The aim of this study is to provide a point of comparison between different braces and study the factors determining the reduction.
Patients and methods/Study design
This is a prospective controlled cohort observational study based on ongoing database including 544 patients with AIS treated with ARTbrace from May 2013 to November 2015. Only primary curves were selected, lumbar curves Lenke 5 are excluded as treated with the short GTB brace. The SRS criteria group consisted of 141 patients with 177 curves.
Brace checking is performed 3–4 days after brace delivery with ultra-low dose EOS system.
Results
All 141 patients was reviewed at the control: no drop out.

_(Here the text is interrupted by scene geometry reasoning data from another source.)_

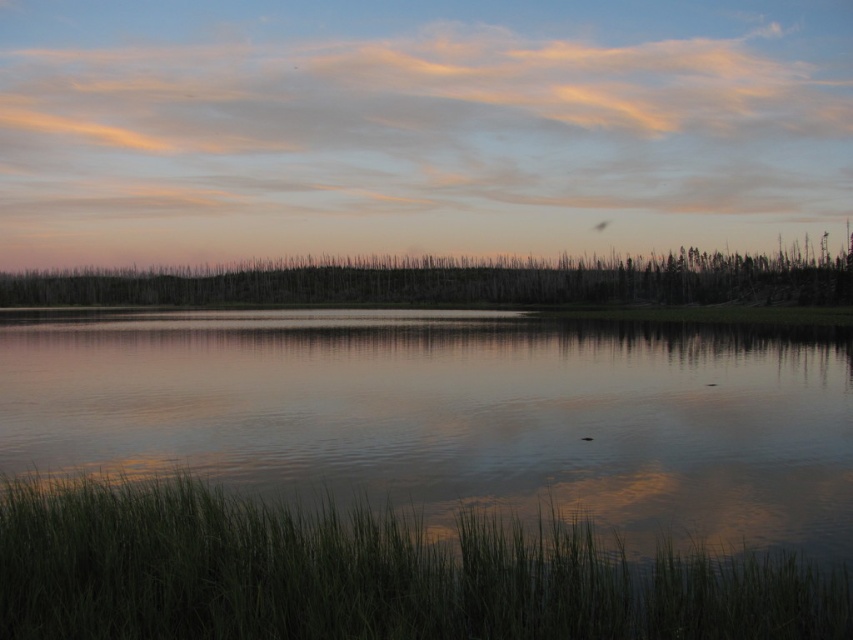 Looking at this image, which is more to the right, pastel cotton clouds at upper center or silhouetted dead trees at center?

From the viewer's perspective, pastel cotton clouds at upper center appears more on the right side.

Consider the image. Is pastel cotton clouds at upper center shorter than silhouetted dead trees at center?

In fact, pastel cotton clouds at upper center may be taller than silhouetted dead trees at center.

Identify the location of pastel cotton clouds at upper center. (418, 124).

Is point (486, 420) closer to viewer compared to point (756, 106)?

Yes.

Does transparent water at center appear on the right side of pastel cotton clouds at upper center?

Yes, transparent water at center is to the right of pastel cotton clouds at upper center.

Between point (241, 452) and point (782, 172), which one is positioned behind?

The point (782, 172) is behind.

Locate an element on the screen. The width and height of the screenshot is (853, 640). transparent water at center is located at coordinates (454, 416).

Does point (389, 348) come in front of point (260, 296)?

That is True.

Image resolution: width=853 pixels, height=640 pixels. Describe the element at coordinates (454, 416) in the screenshot. I see `transparent water at center` at that location.

Is point (563, 417) more distant than point (242, 296)?

No, (563, 417) is closer to viewer.

At what (x,y) coordinates should I click in order to perform the action: click on transparent water at center. Please return your answer as a coordinate pair (x, y). Looking at the image, I should click on (454, 416). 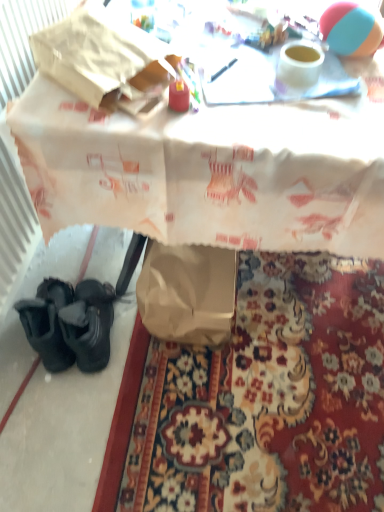 Image resolution: width=384 pixels, height=512 pixels. What do you see at coordinates (270, 398) in the screenshot? I see `brown paper bag at lower left` at bounding box center [270, 398].

What are the coordinates of `rubber beach ball at upper right` in the screenshot? It's located at (351, 29).

Consider the image. Measure the distance between white paper bag at lower left and camera.

The depth of white paper bag at lower left is 30.29 inches.

I want to click on brown paper bag at lower left, so click(270, 398).

Is point (339, 23) positioned before point (243, 438)?

Yes, point (339, 23) is closer to viewer.

Does rubber beach ball at upper right come behind brown paper bag at lower left?

No.

From the picture: From a real-world perspective, does rubber beach ball at upper right sit lower than brown paper bag at lower left?

Actually, rubber beach ball at upper right is physically above brown paper bag at lower left in the real world.

Does rubber beach ball at upper right have a smaller size compared to brown paper bag at lower left?

Yes, rubber beach ball at upper right is smaller than brown paper bag at lower left.

Between white paper bag at lower left and rubber beach ball at upper right, which one appears on the left side from the viewer's perspective?

From the viewer's perspective, white paper bag at lower left appears more on the left side.

Can you confirm if white paper bag at lower left is bigger than rubber beach ball at upper right?

Correct, white paper bag at lower left is larger in size than rubber beach ball at upper right.

What's the angular difference between white paper bag at lower left and rubber beach ball at upper right's facing directions?

white paper bag at lower left and rubber beach ball at upper right are facing 0.107 degrees away from each other.

From the image's perspective, is white paper bag at lower left on top of brown paper bag at lower left?

Yes, from the image's perspective, white paper bag at lower left is over brown paper bag at lower left.

From a real-world perspective, between white paper bag at lower left and brown paper bag at lower left, who is vertically lower?

brown paper bag at lower left, from a real-world perspective.

Between white paper bag at lower left and brown paper bag at lower left, which one is positioned behind?

brown paper bag at lower left is more distant.

From a real-world perspective, is rubber beach ball at upper right physically below white paper bag at lower left?

No.

Is rubber beach ball at upper right in front of or behind white paper bag at lower left in the image?

Answer: In the image, rubber beach ball at upper right appears behind white paper bag at lower left.

Would you say rubber beach ball at upper right is to the left or to the right of white paper bag at lower left in the picture?

From the image, it's evident that rubber beach ball at upper right is to the right of white paper bag at lower left.

Is brown paper bag at lower left oriented towards rubber beach ball at upper right?

No, brown paper bag at lower left is not turned towards rubber beach ball at upper right.

Does brown paper bag at lower left have a lesser width compared to rubber beach ball at upper right?

Incorrect, the width of brown paper bag at lower left is not less than that of rubber beach ball at upper right.

Is brown paper bag at lower left outside of rubber beach ball at upper right?

brown paper bag at lower left is positioned outside rubber beach ball at upper right.

Which of these two, brown paper bag at lower left or rubber beach ball at upper right, is smaller?

Smaller between the two is rubber beach ball at upper right.

Considering the positions of objects brown paper bag at lower left and white paper bag at lower left in the image provided, who is behind, brown paper bag at lower left or white paper bag at lower left?

brown paper bag at lower left is behind.

How many degrees apart are the facing directions of brown paper bag at lower left and white paper bag at lower left?

They differ by 179 degrees in their facing directions.

Can you confirm if brown paper bag at lower left is positioned to the left of white paper bag at lower left?

Correct, you'll find brown paper bag at lower left to the left of white paper bag at lower left.

Measure the distance between brown paper bag at lower left and white paper bag at lower left.

A distance of 18.45 inches exists between brown paper bag at lower left and white paper bag at lower left.

At what (x,y) coordinates should I click in order to perform the action: click on mat directly beneath the rubber beach ball at upper right (from a real-world perspective). Please return your answer as a coordinate pair (x, y). Looking at the image, I should click on (270, 398).

This screenshot has width=384, height=512. Identify the location of ball on the right of white paper bag at lower left. click(x=351, y=29).

From the image, which object appears to be farther from brown paper bag at lower left, white paper bag at lower left or rubber beach ball at upper right?

rubber beach ball at upper right lies further to brown paper bag at lower left than the other object.

Based on the photo, considering their positions, is rubber beach ball at upper right positioned closer to brown paper bag at lower left than white paper bag at lower left?

The object closer to brown paper bag at lower left is white paper bag at lower left.

From the image, which object appears to be farther from white paper bag at lower left, rubber beach ball at upper right or brown paper bag at lower left?

brown paper bag at lower left lies further to white paper bag at lower left than the other object.

Estimate the real-world distances between objects in this image. Which object is further from rubber beach ball at upper right, white paper bag at lower left or brown paper bag at lower left?

brown paper bag at lower left.

From the image, which object appears to be nearer to rubber beach ball at upper right, brown paper bag at lower left or white paper bag at lower left?

Based on the image, white paper bag at lower left appears to be nearer to rubber beach ball at upper right.

Looking at the image, which one is located further to white paper bag at lower left, brown paper bag at lower left or rubber beach ball at upper right?

brown paper bag at lower left lies further to white paper bag at lower left than the other object.

This screenshot has height=512, width=384. Identify the location of table between rubber beach ball at upper right and brown paper bag at lower left from top to bottom. (210, 172). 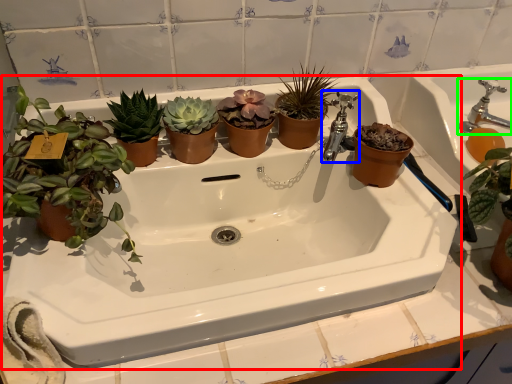 Question: Which is nearer to the sink (highlighted by a red box)? tap (highlighted by a blue box) or tap (highlighted by a green box).

Choices:
 (A) tap
 (B) tap

Answer: (A) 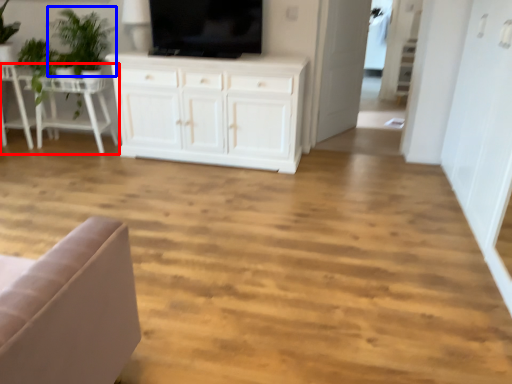 Question: Among these objects, which one is nearest to the camera, table (highlighted by a red box) or plant (highlighted by a blue box)?

Choices:
 (A) table
 (B) plant

Answer: (B) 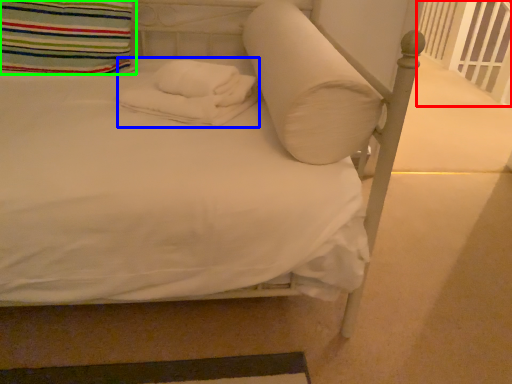 Question: Which object is positioned closest to balustrade (highlighted by a red box)? Select from material (highlighted by a blue box) and pillow (highlighted by a green box).

Choices:
 (A) material
 (B) pillow

Answer: (A) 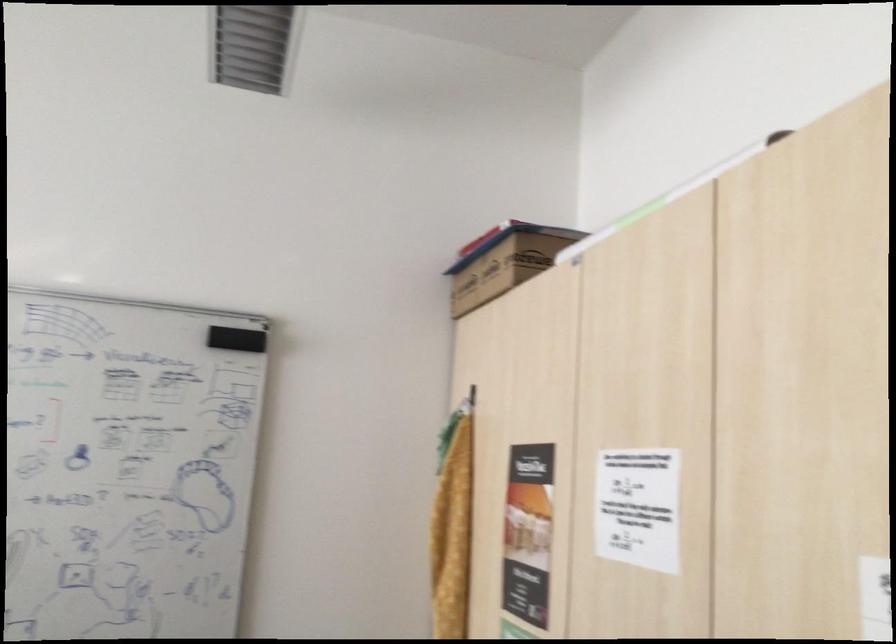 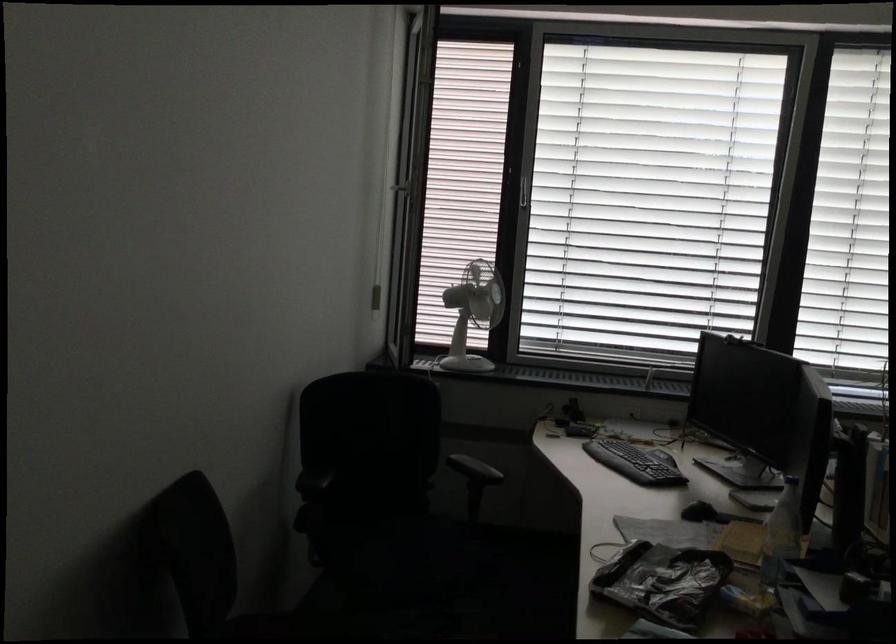 Question: The images are taken continuously from a first-person perspective. In which direction is your viewpoint rotating?

Choices:
 (A) Left
 (B) Right
 (C) Up
 (D) Down

Answer: (A) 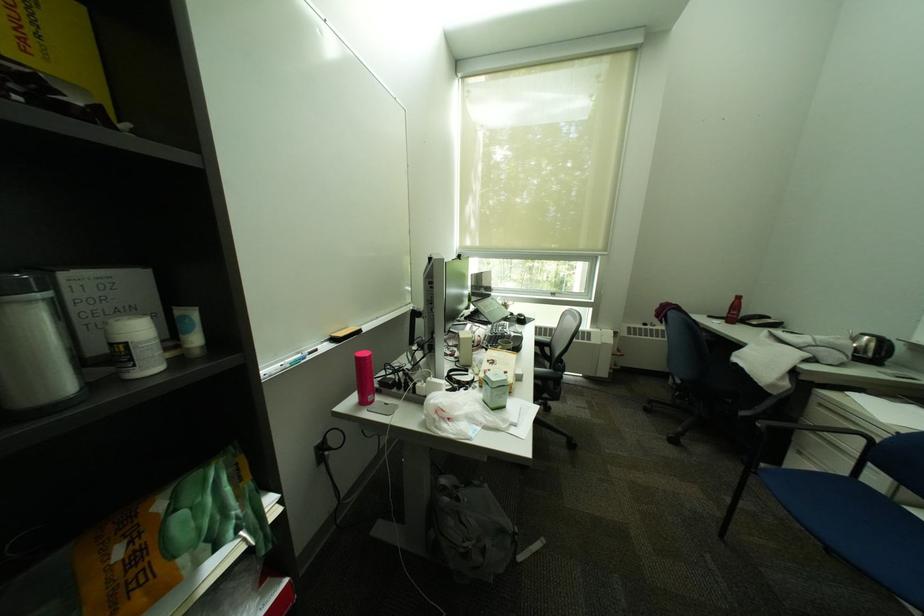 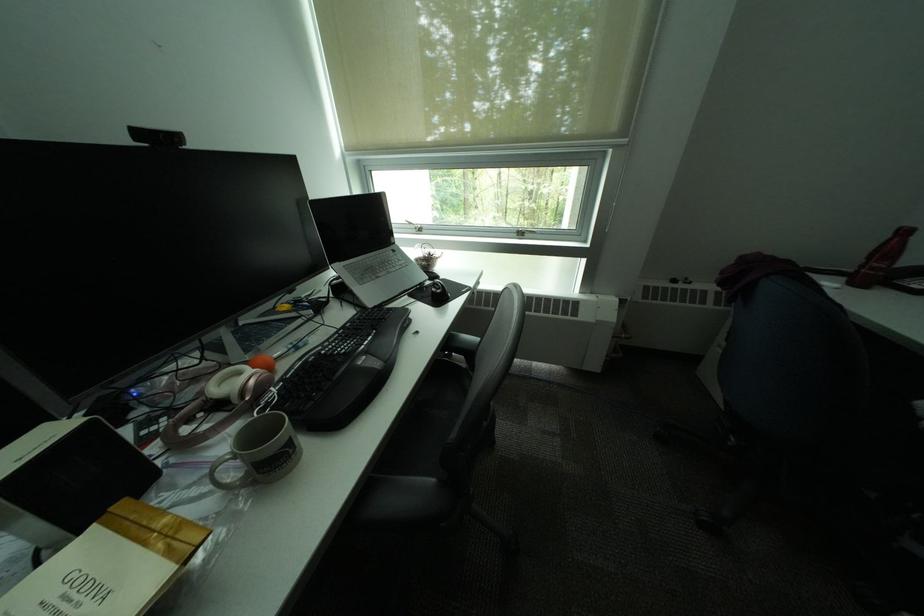 In a continuous first-person perspective shot, in which direction is the camera moving?

The cameraman walked toward right, forward. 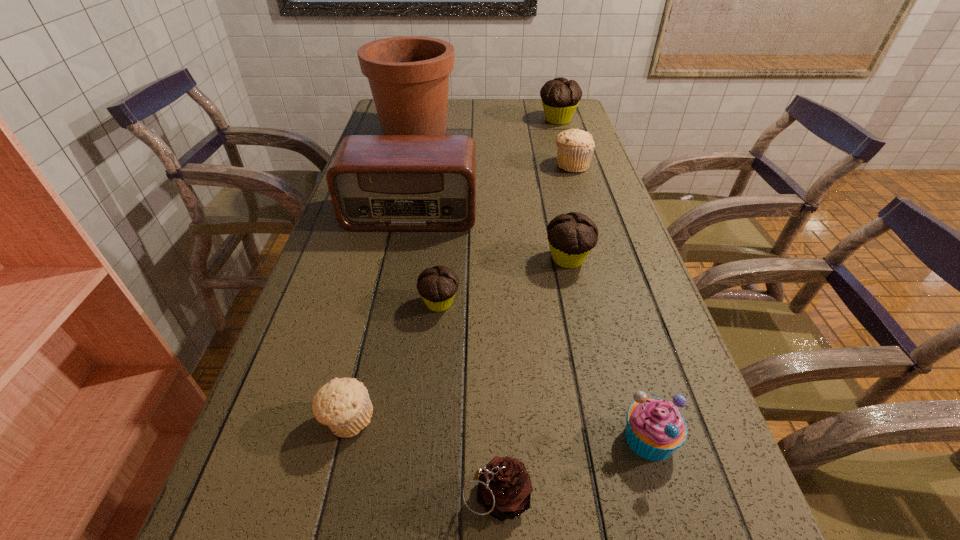 Locate an element on the screen. The width and height of the screenshot is (960, 540). radio receiver that is positioned at the left edge is located at coordinates (376, 182).

Where is `muffin that is at the left edge`? muffin that is at the left edge is located at coordinates (343, 405).

This screenshot has width=960, height=540. I want to click on object located in the far left corner section of the desktop, so click(408, 76).

Where is `object positioned at the far right corner`? object positioned at the far right corner is located at coordinates (560, 97).

In the image, there is a desktop. Identify the location of blank space at the far edge. The height and width of the screenshot is (540, 960). coord(533,117).

You are a GUI agent. You are given a task and a screenshot of the screen. Output one action in this format:
    pyautogui.click(x=<x>, y=<y>)
    Task: Click on the free space at the left edge of the desktop
    
    Given the screenshot: What is the action you would take?
    pyautogui.click(x=277, y=367)

You are a GUI agent. You are given a task and a screenshot of the screen. Output one action in this format:
    pyautogui.click(x=<x>, y=<y>)
    Task: Click on the free space at the right edge of the desktop
    The image size is (960, 540).
    Given the screenshot: What is the action you would take?
    pyautogui.click(x=611, y=225)

Where is `free space at the far right corner of the desktop`? The image size is (960, 540). free space at the far right corner of the desktop is located at coordinates (583, 110).

Identify the location of vacant space in between the fourth farthest object and the third farthest muffin. The width and height of the screenshot is (960, 540). (490, 236).

The height and width of the screenshot is (540, 960). In order to click on vacant area between the eighth shortest object and the nearer beige muffin in this screenshot , I will do `click(379, 316)`.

The mean age was 12.92 years (SD = 1.39, range: 10–15). One hundred and twenty-five patients are female (88.7%).
The average initial Cobb angle was 29.62° (SD = 4.6, range: 25–40°).
The average in-brace correction (percent) was 72.5% (SD = 21.9, range: 29–140%).
At the thoracic level ( n = 98).
The average initial Cobb angle was 30.33° (SD = 4.6, range: 25–40°).
The average in-brace Cobb angle was 10.04° (SD = 7.1, range: −12 to 29°).
The average in-brace correction (percent) was 67.6% (SD = 21.2, range: 29–140%), significant ( P = 0.000).
At the thoracolumbar and lumbar for double major level ( n = 75).
The average initial Cobb angle was 28.61° (SD = 4.1, range: 20–40°).
The average in-brace Cobb angle was 6.36° (SD = 6.5, range: −9 to 25°).
The average in-brace correction (percent) was 78.8% (SD = 21.3, range: 40–136%), significant ( P = 0.000).
Discussion/Conclusion
For the BrAIST study, average in-brace correction was 33% ( n = 152, range: −48 to 100%).
The in-brace correction obtained by the asymmetrical high rigid polycarbonate detorsion brace corrects at least two times more than conventional polyethylene braces.
Disclosure of interest
The authors declare that they have no competing interest.